Strong Password Testing
The modern-day PC is incredibly powerful and especially good at solving maths problems like cracking codes. Cracking passwords takes time and any newish PC can be set to work slavishly trying combinations. If you’re worried that your password of choice isn’t strong enough, check it at How Secure is My Password?. The site will even tell you how long a PC would take to crack it. For example, cracking “kroywen” would take 13 minutes, “kr0yw3n” would take about 2 hours, “Kr0yw3^” 15 days, and “MA7ApUp#” about 3 years.
You can tell from these results that mixing capital and small letters are better for strength and more characters (eight instead of seven) also make a huge difference. Adding a single capital letter to the end of “Kr0yw3^,” such as “Kr0yw3nZ,” boosts the crack time to 3 years. Throw another special character in (“Kr0yw3^Z!”) and it jumps to 237 years.

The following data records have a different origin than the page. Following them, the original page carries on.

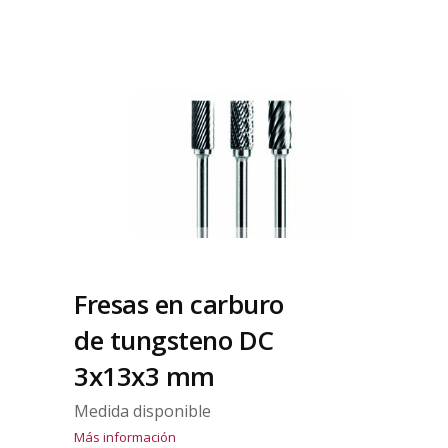
Fresas en carburo
de tungsteno DC
3x13x3 mm
Medida disponible
Más información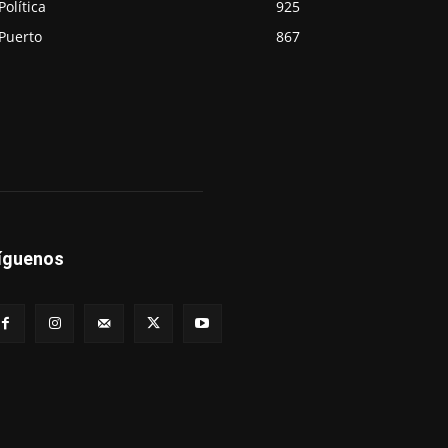
Política
925
Puerto
867
íguenos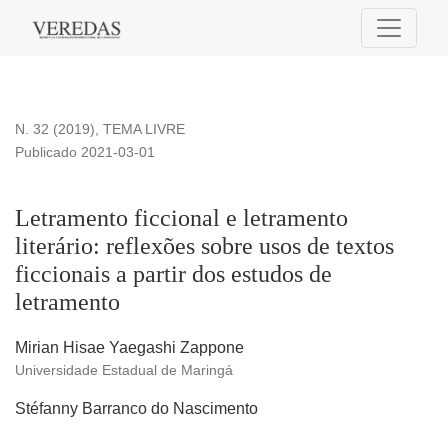
Letramento ficcional e letramento literário: reflexões sobre us
N. 32 (2019)
,
TEMA LIVRE
Publicado 2021-03-01
Letramento ficcional e letramento
literário: reflexões sobre usos de textos
ficcionais a partir dos estudos de
letramento
Mirian Hisae Yaegashi Zappone
Universidade Estadual de Maringá
Stéfanny Barranco do Nascimento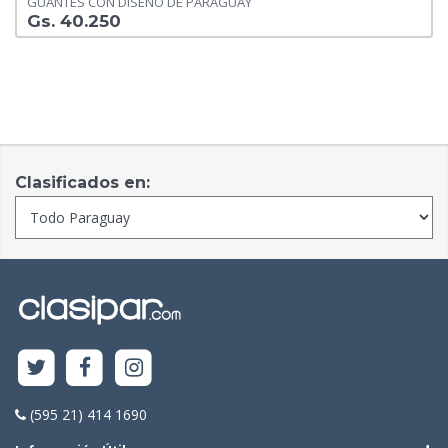
GUANTES CON DISEÑO DE PARAGUAY
Gs. 40.250
Clasificados en:
(595 21) 414 1690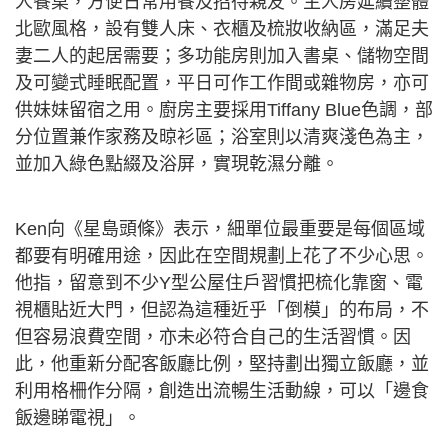
人餐桌，方便日常用餐及招待親友。主人房延續整體
北歐風格，設有雙人床、衣櫃及梳妝收納區，滿足夫
妻二人的起居需要；多功能房則加入書桌、儲物空間
及可變式睡眠配置，平日可作工作間或雜物房，亦可
供妹妹留宿之用。廚房主要採用Tiffany Blue色調，部
分位置兼作家務及晾衫區；浴室則以清爽淺色為主，
並加入綠色點綴及浴屏，實現乾濕分離。
Ken向《星島頭條》表示，細單位最重要是每個區域
都要有明確用途，因此在空間規劃上花了不少心思。
他指，留意到不少Y型公屋住戶習慣把梳化靠窗、電
視櫃貼近大門，但認為這種近乎「倒模」的布局，不
但容易浪費空間，亦未必符合自己的生活習慣。因
此，他重新分配客飯廳比例，堅持劃出獨立飯廳，並
利用格柵作分隔，創造出流暢生活動線，可以「邊食
飯邊睇電視」。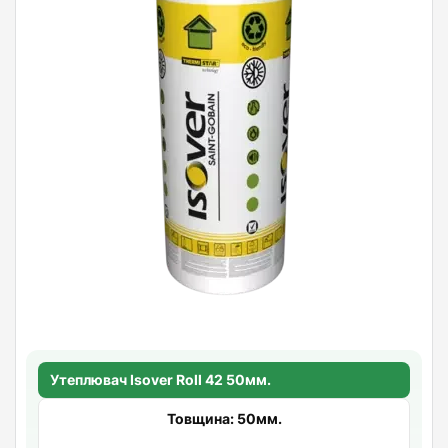
Утеплювач Isover Roll 42 50мм.
Товщина: 50мм.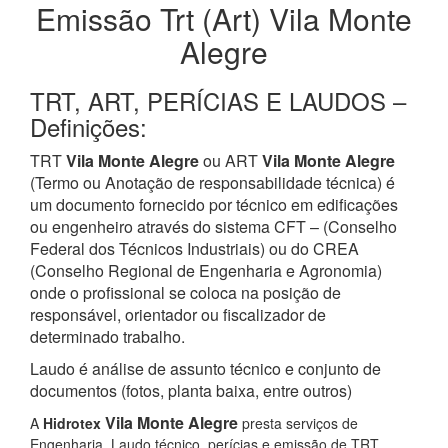
Emissão Trt (Art) Vila Monte
Alegre
TRT, ART, PERÍCIAS E LAUDOS –
Definições:
TRT
Vila Monte Alegre
ou ART
Vila Monte Alegre
(Termo ou Anotação de responsabilidade técnica) é
um documento fornecido por técnico em edificações
ou engenheiro através do sistema CFT – (Conselho
Federal dos Técnicos Industriais) ou do CREA
(Conselho Regional de Engenharia e Agronomia)
onde o profissional se coloca na posição de
responsável, orientador ou fiscalizador de
determinado trabalho.
Laudo é análise de assunto técnico e conjunto de
documentos (fotos, planta baixa, entre outros)
Vila Monte Alegre
A
Hidrotex
presta serviços de
Engenharia, Laudo técnico, perícias e emissão de TRT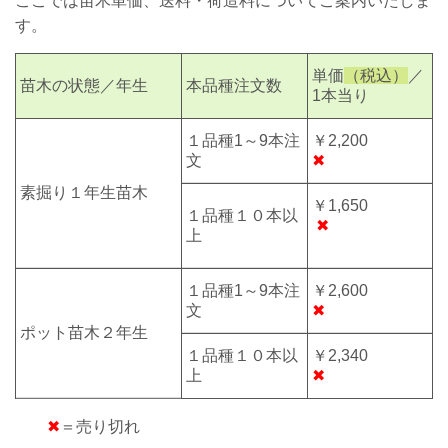
ここでは苗木単価、送料・荷造料についてご案内いたしま
す。
単価
（税込）
／
苗木の状態／年生
本品種注文数
1本当り
１品種1～9本注
￥2,200
文
✖
素掘り
１年生
苗木
￥1,650
１品種１０本以
✖
上
１品種1～9本注
￥2,600
文
✖
ポット苗木２年生
１品種１０本以
￥2,340
上
✖
✖
＝売り切れ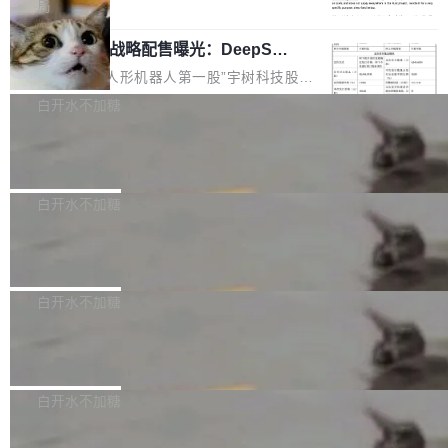
5% RHAE Best@1，超过了 ARC 报告的人类专
覆盖 rust-lang/rust 单一仓库的代码贡献。这不
局
家基线 95.4%。 不是又一个 coding agent 包装
是项目级别的官方立场，目前由五个团队采纳，
宇树科技 IPO 战略配售曝光：DeepSe
器 Prime Agent 的架构和市面上大多数 coding
但它可能是主流开源项目中关于 AI 辅助贡献最
ek 获配 93.3 万股，锁定 36 个月
agent 有本质区别。大多数 agent harness 的设
细致的一份规则。 政策的核心只有一句话：LLM
8月6日晚间，“人形机器人第一股”宇树科技股份
计是基于早期模型的能力—...
可以用来分析、提炼、审阅、建议，但不能用来
有限公司披露IPO发行价格及战略配售结果，杭
白开水不加糖
创作。 具体来说，LLM 生成的代码可以提交，
州深度求索人工智能基础技术研究有限公司（De
但必须满足五个条件：预先安排、非关键、高质
Docker 29.7.2 发布
epSeek）获配93.3399万股，按150.8元/股发行
量、充分测试、充分审查，并且必须披露。LLM
价格计算，认购金额约1.41亿元，股份锁定期为
Docker 29.7.2 现已发布，具体更新内容如下：
不得生成涉及安全性的关键变更，除非作者本身
36个月。 公告显示，本次宇树科技战略配售对
Bug fixes and enhancements 修复多次传递同
白开水不加糖
就是领域专家。即使如此，政策也"强烈不建
象主要包括长期投资机构、与公司业务具有战略
一环境变量时，docker service create和docker
议"这么做。 对于不披露的情况，审核者可以直
合作关系或长期合作愿景的大型企业、科创板保
Apache Fluss 毕业成为顶级项目
service update会发生 panic 的问题。docker/cl
接关闭 PR，无需解释。 政策作者 Jynn Ne...
荐人跟投子公司，以及公司高级管理人员和核心
i#7145 修复了 Docker Engine 29.7.0 中引入的
今年 7 月，Apache Fluss 的毕业提案在 Apach
员工参与设立的专项资产管理计划。其中，Dee
一个回归问题，该问题导致拉取镜像时会拒绝包
e 孵化器项目管理委员会（IPMC）投票中获得
白开水不加糖
pSeek作为与宇树科技具备战略合作关系的企
含绝对 hardlink 目标的镜像（此类镜像由某些镜
全票通过，随后获 Apache 软件基金会董事会批
业，获配股份数量占本次发行数量的2.31%。 除
像构建工具生成）。moby/moby#53305 修复了
马斯克 AI 百科项目 Grokipedia 被曝数
准。今天，Apache 软件基金会正式宣布 Apach
DeepSeek外，腾讯旗下上海启善投资有限公司
月未更新
Docker Engine 29.7.0 中引入的一个回归问
e Fluss 孵化毕业，成为 Apache 顶级项目（TL
埃隆·马斯克推出的AI百科项目 Grokipedia 被曝
获配9...
题，该问题可能导致在旧版 Linux 内核...
P）！这一里程碑不仅标志着 Fluss 迈入新的发
长期停止内容更新，未能实现其作为“AI版维基百
白开水不加糖
展阶段，也将进一步推动流式存储、实时湖仓与
科”替代品的目标。 据 Lawfare 最新调查，自今
AI 数据基础加速融合，为实时数据基础设施的发
Solon I18n：三种解析器，零样板代码
年4月以来，Grokipedia 页面更新功能基本停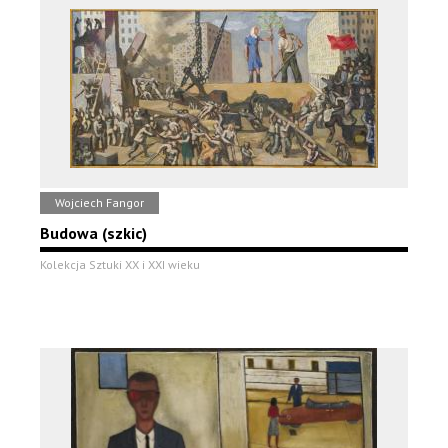
Wojciech Fangor
Budowa (szkic)
Kolekcja Sztuki XX i XXI wieku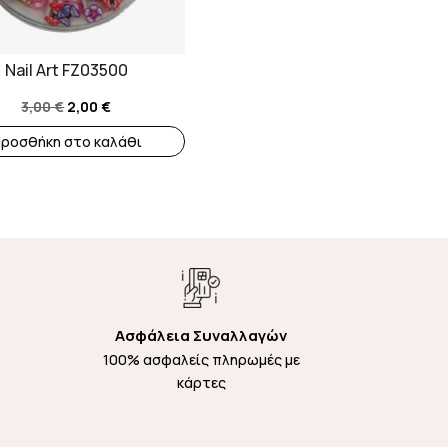
Nail Art FZ03500
Original
Η
3,00
€
2,00
€
price
τρέχουσα
ροσθήκη στο καλάθι
was:
τιμή
3,00 €.
είναι:
2,00 €.
Ασφάλεια Συναλλαγών
100% ασφαλείς πληρωμές με
κάρτες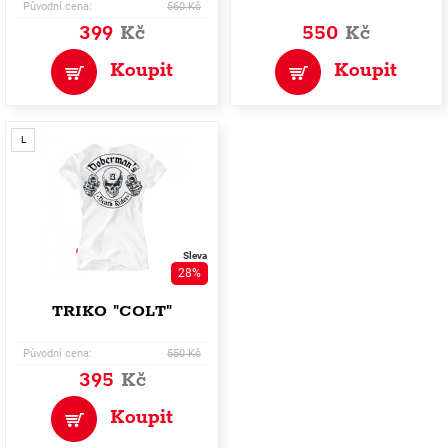
Původní cena:
560 Kč
399
Kč
550
Kč
Koupit
Koupit
L
Sleva
28%
TRIKO "COLT"
Původní cena:
550 Kč
395
Kč
Koupit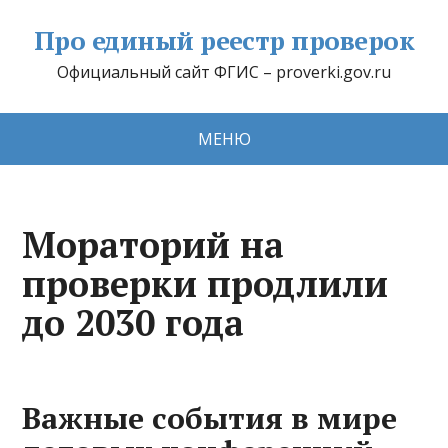
Про единый реестр проверок
Официальный сайт ФГИС – proverki.gov.ru
МЕНЮ
Мораторий на
проверки продлили
до 2030 года
Важные события в мире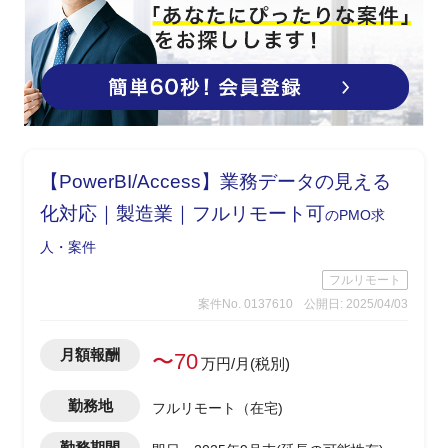
【PowerBI/Access】業務データの見える
化対応｜製造業｜フルリモート可
のPMO求
人・案件
フルリモート
案件No. 0137610
公開日: 2025/04/03
月額報酬
〜70
万円/月(税別)
勤務地
フルリモート（在宅)
勤務期間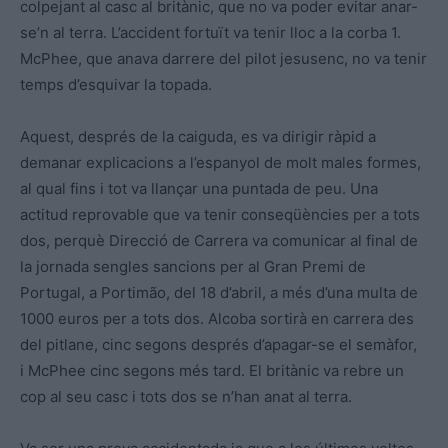
colpejant al casc al britànic, que no va poder evitar anar-
se’n al terra. L’accident fortuït va tenir lloc a la corba 1.
McPhee, que anava darrere del pilot jesusenc, no va tenir
temps d’esquivar la topada.
Aquest, després de la caiguda, es va dirigir ràpid a
demanar explicacions a l’espanyol de molt males formes,
al qual fins i tot va llançar una puntada de peu. Una
actitud reprovable que va tenir conseqüències per a tots
dos, perquè Direcció de Carrera va comunicar al final de
la jornada sengles sancions per al Gran Premi de
Portugal, a Portimão, del 18 d’abril, a més d’una multa de
1000 euros per a tots dos. Alcoba sortirà en carrera des
del pitlane, cinc segons després d’apagar-se el semàfor,
i McPhee cinc segons més tard. El britànic va rebre un
cop al seu casc i tots dos se n’han anat al terra.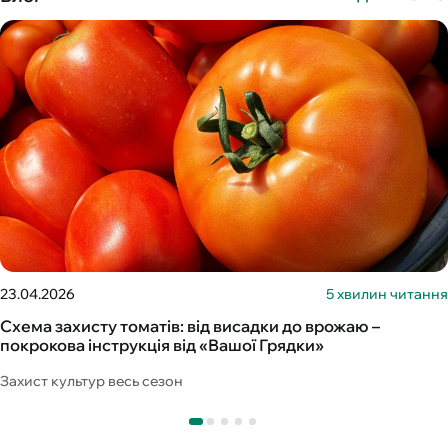
23.04.2026
5 хвилин читання
Схема захисту томатів: від висадки до врожаю –
покрокова інструкція від «Вашої Грядки»
Захист культур весь сезон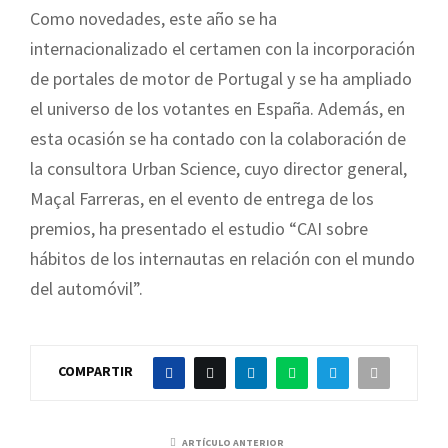
Como novedades, este año se ha
internacionalizado el certamen con la incorporación
de portales de motor de Portugal y se ha ampliado
el universo de los votantes en España. Además, en
esta ocasión se ha contado con la colaboración de
la consultora Urban Science, cuyo director general,
Maçal Farreras, en el evento de entrega de los
premios, ha presentado el estudio “CAI sobre
hábitos de los internautas en relación con el mundo
del automóvil”.
COMPARTIR
ARTÍCULO ANTERIOR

Password Tracking and Changes
It’s easy for me to say that you should use a strong password and then expect you to remember that messy non-word string of characters. But how dare I suggest you use a different password on every site you visit and account you own. That’s madness!
Or is it? Here’s a simple trick that would make your already steroid-strong password even more muscular, while individualizing it for each entry. Simply take the initial three letters of the site or service you’re entering and append them to the beginning or end of your strong password. On Amazon, you’d have “Kr0yw3^AMA.” Your e-mail could be “Kr0yw3^EMA.” Facebook would be “Kr0yw3^FAC.” Notice I always use all caps for the appended letters, just to crank up the security. This can work for banks, shopping, social networks, you name it. It’s like creating a thousand passwords you can remember easily.
Every few months, you should change all of your passwords—everywhere. Even if you made a password that would take a few centuries to hack, you might have shared it with a co-worker or boyfriend or girlfriend, right? What happens when they become ex-coworkers or an ex-BF or ex-GF? Yeah, you can probably guess.
You could change your base (“Kr0yw3^”), which might be easy if you based it on an acronym for a longer phrase. Or you could change the appended letters by moving them to the front or even the middle (“Kr0yFACw3^” for Facebook). Perhaps switch to the last three in the service name (“OOK” for Facebook.) You could even stick in the date of the change. It’s your call.
You’ll be most annoyed when you encounter that select few sites that only let you have a short password of four, six, or even eight characters. What might have seemed easy before is going to soon becoming a vexing problem when you embrace the might of a strong personal password paradigm.
With the power of any new PC, Passwords can be cracked surprisingly easily. Don’t make it easy for hackers. Now is as good a time as any to implement these recommendations and help to protect yourself on-line. You can’t be too secure.
For additional website security we recommend implementing tools to monitor suspicious login attempts and then automatically block access after a number of failed tries.
Use Two Factor Authentication when ever possible.